Background Visual perception of catheters and guidewires on x-ray fluoroscopy is essential for neurointervention. Endovascular robots with teleoperation capabilities are being developed, but they cannot ‘see’ intravascular devices, which precludes artificial intelligence (AI) augmentation that could improve precision and autonomy. Deep learning has not been explored for neurointervention and prior works in cardiovascular scenarios are inadequate as they only segment device tips, while neurointervention requires segmentation of the entire structure due to coaxial devices. Therefore, this study develops an automatic and accurate image-based catheter segmentation method in cerebral angiography using deep learning.

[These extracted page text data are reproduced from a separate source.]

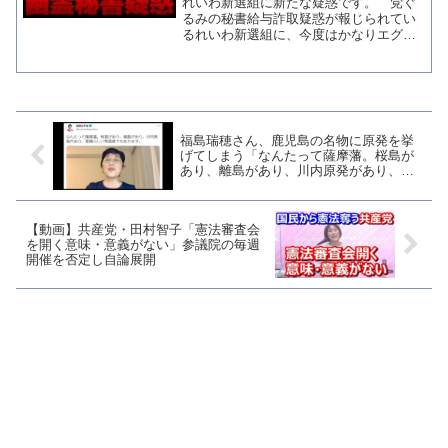
れいわ新選組に新たな疑惑です。 党ぐ
るみの秘書給与詐取疑惑が報じられてい
るれいわ新選組に、今度はかなりエグイ
ケースの幽霊秘書疑惑をデイリー新潮が
報じています。れいわ新選組に新たな
「秘書問題」が浮上 大石晃子氏の“元相
棒”櫛渕万里前衆院議員の...
福島瑞穂さん、鹿児島の名物に原発を挙
げてしまう「なんたって薩摩藩。桜島が
あり、離島があり、川内原発があり、素
晴らしい牧畜県」
【動画】共産党・田村智子「憲法審査会
を開く意味・意義がない」参議院の毎週
開催を否定し自論展開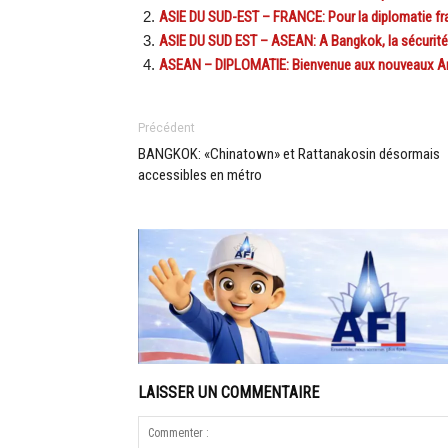
ASIE DU SUD-EST – FRANCE: Pour la diplomatie fra
ASIE DU SUD EST – ASEAN: A Bangkok, la sécurité 
ASEAN – DIPLOMATIE: Bienvenue aux nouveaux Am
Précédent
BANGKOK: «Chinatown» et Rattanakosin désormais
accessibles en métro
LAISSER UN COMMENTAIRE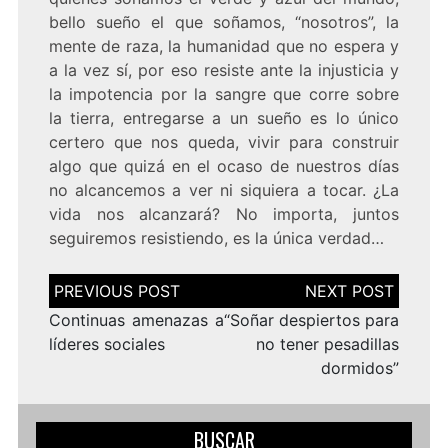
bello sueño el que soñamos, “nosotros”, la
mente de raza, la humanidad que no espera y
a la vez sí, por eso resiste ante la injusticia y
la impotencia por la sangre que corre sobre
la tierra, entregarse a un sueño es lo único
certero que nos queda, vivir para construir
algo que quizá en el ocaso de nuestros días
no alcancemos a ver ni siquiera a tocar. ¿La
vida nos alcanzará? No importa, juntos
seguiremos resistiendo, es la única verdad…
Navegación
de
entradas
Continuas amenazas a
“Soñar despiertos para
líderes sociales
no tener pesadillas
dormidos”
BUSCAR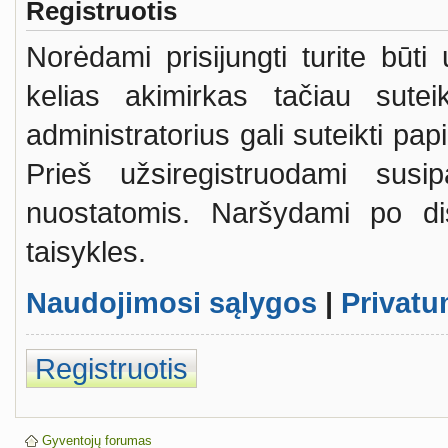
Registruotis
Norėdami prisijungti turite būti
kelias akimirkas tačiau sutei
administratorius gali suteikti pa
Prieš užsiregistruodami susi
nuostatomis. Naršydami po dis
taisykles.
Naudojimosi sąlygos
|
Privatu
Registruotis
Gyventojų forumas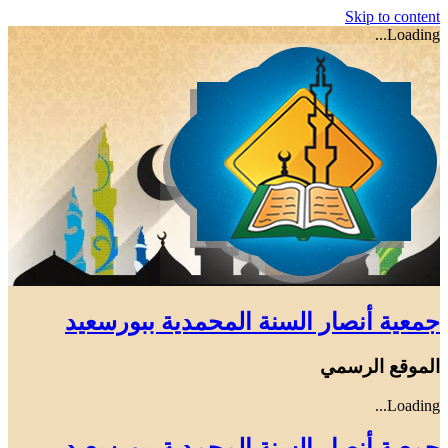
Skip to content
Loading...
جمعية أنصار السنة المحمدية ببورسعيد
الموقع الرسمي
Loading...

Methods Catheters and guidewires were manually annotated on 3831 fluoroscopy frames collected prospectively from 40 patients undergoing cerebral angiography. We proposed a topology-aware geometric deep learning method (TAG-DL) and compared it with the state-of-the-art deep learning segmentation models, UNet, nnUNet and TransUNet. All models were trained on frontal view sequences and tested on both frontal and lateral view sequences from unseen patients. Results were assessed with centerline Dice score and tip-distance error.

Results The TAG-DL and nnUNet models outperformed TransUNet and UNet. The best performing model was nnUNet, achieving a mean centerline-Dice score of 0.98 ±0.01 and a median tip-distance error of 0.43 (IQR 0.88) mm. Incorporating digital subtraction masks, with or without contrast, significantly improved performance on unseen patients, further enabling exceptional performance on lateral view fluoroscopy despite not being trained on this view.

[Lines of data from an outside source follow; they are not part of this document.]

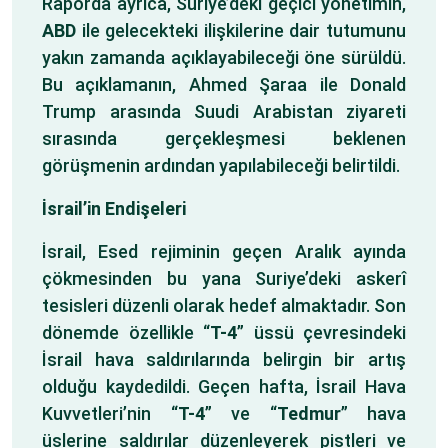
Raporda ayrıca, Suriye’deki geçici yönetimin,
ABD
ile gelecekteki ilişkilerine dair tutumunu
yakın zamanda açıklayabileceği öne sürüldü.
Bu açıklamanın, Ahmed Şaraa ile Donald
Trump arasında Suudi Arabistan ziyareti
sırasında gerçekleşmesi beklenen
görüşmenin ardından yapılabileceği belirtildi.
İsrail’in Endişeleri
İsrail, Esed rejiminin geçen Aralık ayında
çökmesinden bu yana Suriye’deki askerî
tesisleri düzenli olarak hedef almaktadır. Son
dönemde özellikle “
T-4
” üssü çevresindeki
İsrail hava saldırılarında belirgin bir artış
olduğu kaydedildi. Geçen hafta, İsrail Hava
Kuvvetleri’nin “
T-4
” ve “
Tedmur
” hava
üslerine saldırılar düzenleyerek pistleri ve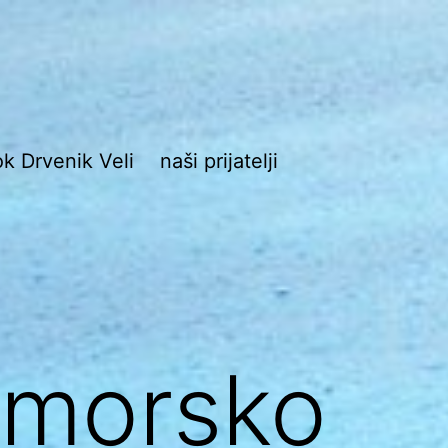
ok Drvenik Veli
naši prijatelji
ik
omorsko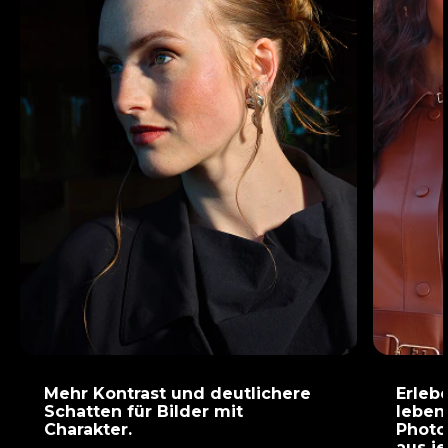
Mehr Kontrast und deutlichere
Erleb
Schatten für Bilder mit
leben
Charakter.
Photo
aus j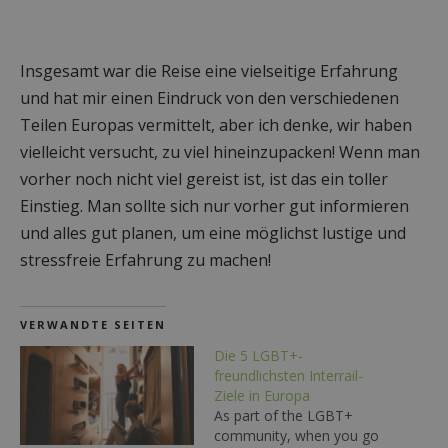
Insgesamt war die Reise eine vielseitige Erfahrung
und hat mir einen Eindruck von den verschiedenen
Teilen Europas vermittelt, aber ich denke, wir haben
vielleicht versucht, zu viel hineinzupacken! Wenn man
vorher noch nicht viel gereist ist, ist das ein toller
Einstieg. Man sollte sich nur vorher gut informieren
und alles gut planen, um eine möglichst lustige und
stressfreie Erfahrung zu machen!
VERWANDTE SEITEN
Die 5 LGBT+-
freundlichsten Interrail-
Ziele in Europa
As part of the LGBT+
community, when you go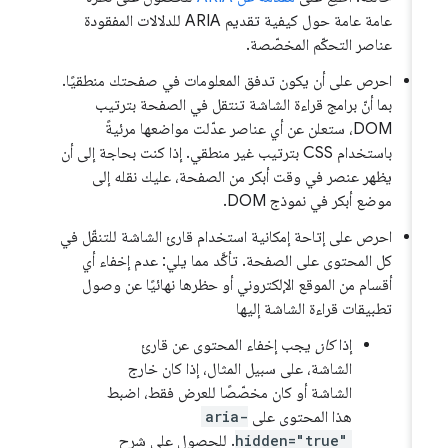
عامة عامة حول كيفية تقديم ARIA للدلالات المفقودة
عناصر التحكّم المخصّصة.
احرص على أن يكون تدفق المعلومات في صفحتك منطقيًا.
بما أنّ برامج قراءة الشاشة تنتقل في الصفحة بترتيب
DOM، ستعلن عن أي عناصر عدّلت مواضعها مرئيةً
باستخدام CSS بترتيب غير منطقي. إذا كنت بحاجة إلى أن
يظهر عنصر في وقت أبكر من الصفحة، عليك نقله إلى
موضع أبكر في نموذج DOM.
احرص على إتاحة إمكانية استخدام قارئ الشاشة للتنقّل في
كل المحتوى على الصفحة. تأكَّد مما يلي: عدم إخفاء أي
أقسام من الموقع الإلكتروني أو حظرها نهائيًا عن وصول
تطبيقات قراءة الشاشة إليها
إذا
كان
يجب إخفاء المحتوى عن قارئ
الشاشة، على سبيل المثال، إذا كان خارج
الشاشة أو كان مخصّصًا للعرض فقط، اضبط
هذا المحتوى على
aria-
hidden="true"
. للحصول على شرح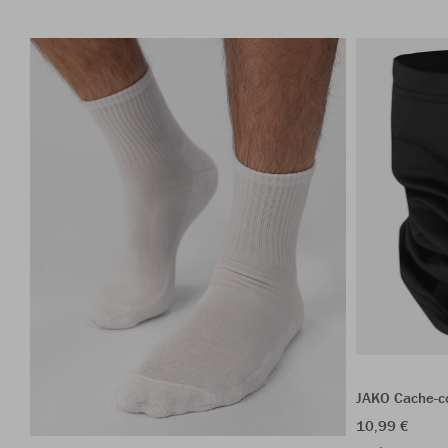
JAKO Cache-co
10,99 €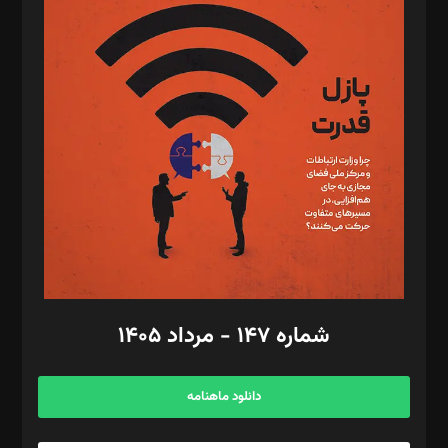
د‌بیر پیوست جهان: مینا پاکدل
د‌بیر تحریریه آنلاین: بابک نقاش
تحریریه‌: مجتبی محمود‌ی، آرش برهمند، یسنا امان‌پور، سروش کرمیان،
مصطفی مسجدی آرانی، ابوالفضل رجبی، زهرا فکرانه، فائزه فتحی
رستمی،مصطفی باستان
ویرایش: نگار استاد‌‌آقا
طراح یونیفرم: مجید توکلی
فیلمبرداری و عکاسی: امیر شفیعی، مانی لطفی زاده
گرافیک و صفحه‌آرایی: سید‌سبحان‌علی ثابت
مد‌یر توسعه تجاری: کامبیز برید‌
امور مالی: شاپور رهبری، محمد‌ کاظمی‌نیا
امور اد‌اری: راضیه محمود‌ی
شماره ۱۴۷ - مرداد ۱۴۰۵
مرکز تماس: ۰۲۱۴۲۸۲۴۰۰۰
آگهی و مشترکین: ۰۹۱۹۹۹۹۰۴۵۴
دانلود ماهنامه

Conclusions These results are the first step towards AI augmentation for robotic neurointervention that could amplify the reach, productivity, and safety of a limited neurointerventional workforce.

  • angiography
  • catheter
  • navigation
  • technology
  • technique

Data availability statement

Data are available upon reasonable request. The code and data that support the findings of this study are available from the corresponding author upon reasonable request, with consideration given to the sensitive clinical nature of the data.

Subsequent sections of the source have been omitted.